What the task requires: Copy each line below in which the word "Informatii" occurs.

(Data extracted from a collection)
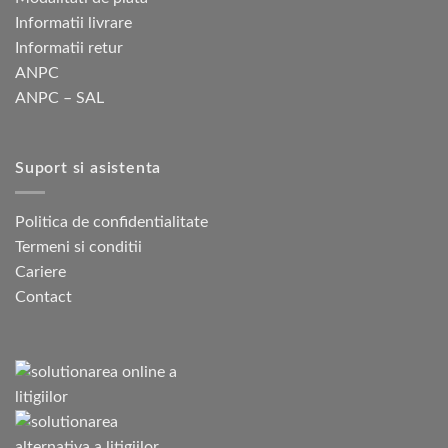
Informatii livrare
Informatii retur
ANPC
ANPC – SAL
Suport si asistenta
Politica de confidentialitate
Termeni si conditii
Cariere
Contact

Output for this exercise:
Informatii livrare
Informatii retur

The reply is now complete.